それは獣憑き、九尾の葛葉の首をとらえた。
九つの尾を斬り、迫り、獣の首が飛ぶ。
血潮を噴き出して倒れる巨体。
巨岩のような獣首が遅れて落ちる。
大葉介の目の前だ。
大葉介は血の雨を浴びた。
山賊も軍団も、九尾の一角が崩れたことで、鶴山の町から離れつつあった。
「いひっ、いひひ」
獣の首だけになった葛葉が笑う。
「何がおかしい!」
と、大葉介は葛葉の首を持ち上げた。
同じ目線、血で湿ったものがつたう。
「獣憑きを差別しないでくれ。
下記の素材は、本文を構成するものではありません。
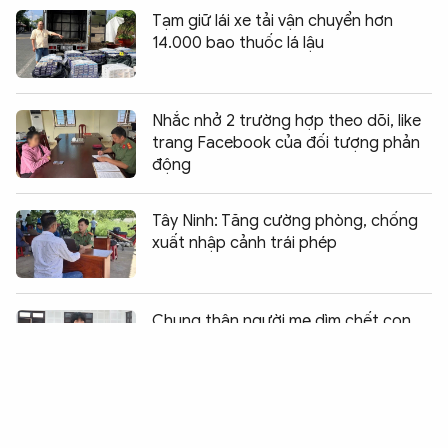
Tạm giữ lái xe tải vận chuyển hơn
14.000 bao thuốc lá lậu
Nhắc nhở 2 trường hợp theo dõi, like
trang Facebook của đối tượng phản
động
Tây Ninh: Tăng cường phòng, chống
xuất nhập cảnh trái phép
Chia sẻ:
0
Chung thân người mẹ dìm chết con
chiếm đoạt tiền bảo hiểm
Bàn giao 8 đối tượng truy nã đỏ
Interpol cho Hàn Quốc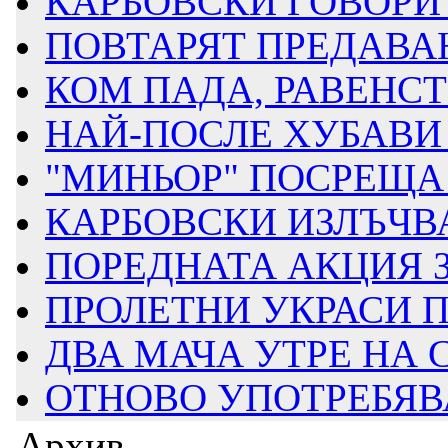
КАРБОВСКИ ГОВОРИ З
ПОВТАРЯТ ПРЕДАВАН
КОМ ПАДА, РАВЕНСТВ
НАЙ-ПОСЛЕ ХУБАВИ 
"МИНЬОР" ПОСРЕЩА Д
КАРБОВСКИ ИЗЛЪЧВА
ПОРЕДНАТА АКЦИЯ ЗА
ПРОЛЕТНИ УКРАСИ ПР
ДВА МАЧА УТРЕ НА
ОТНОВО УПОТРЕБЯВАТ
Архив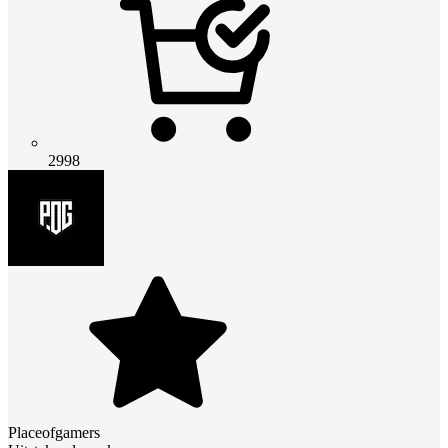
2998
Placeofgamers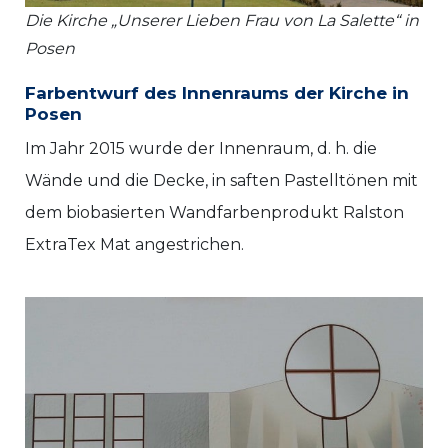
Die Kirche „Unserer Lieben Frau von La Salette“ in
Posen
Farbentwurf des Innenraums der Kirche in
Posen
Im Jahr 2015 wurde der Innenraum, d. h. die
Wände und die Decke, in saften Pastelltönen mit
dem biobasierten Wandfarbenprodukt Ralston
ExtraTex Mat angestrichen.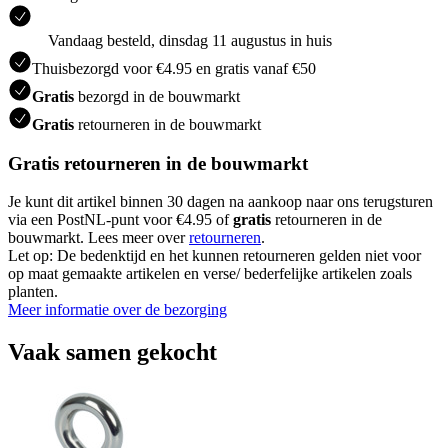
Vandaag besteld, dinsdag 11 augustus in huis
Thuisbezorgd voor €4.95 en gratis vanaf €50
Gratis
bezorgd in de bouwmarkt
Gratis
retourneren in de bouwmarkt
Gratis retourneren in de bouwmarkt
Je kunt dit artikel binnen 30 dagen na aankoop naar ons terugsturen
via een PostNL-punt voor €4.95 of
gratis
retourneren in de
bouwmarkt. Lees meer over
retourneren
.
Let op: De bedenktijd en het kunnen retourneren gelden niet voor
op maat gemaakte artikelen en verse/ bederfelijke artikelen zoals
planten.
Meer informatie over de bezorging
Vaak samen gekocht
首しかないのだから、鞠のように蹴られたくはない」
「そんなことはしない!」
と、大葉介は吠えた。
「山姫様に負けたか。勝つばかりが全てではない。失わなければわからないことがあまりに多い。あらゆる物を失った先に得られる境地もある。その道の一つを、『連敗』で得られたうえに生きているのだから安い、安い」
「嫌味な獣だ」
「『巫女様』と呼んでくれないの?」
「……巫女様。なんで、無視して逃さず、首に成り果ててまで止めようとしたのですか。巫女様が、無茶をした理由がわからない」
と、大葉介は、巫女の巨大な獣首を、血濡れの手で、毛を掴んで引きずっていた。
手負いの獲物を狙い、小物の妖怪が遠巻きに囲ってきていた。それを牽制するように、山姥が睨みを効かせていた。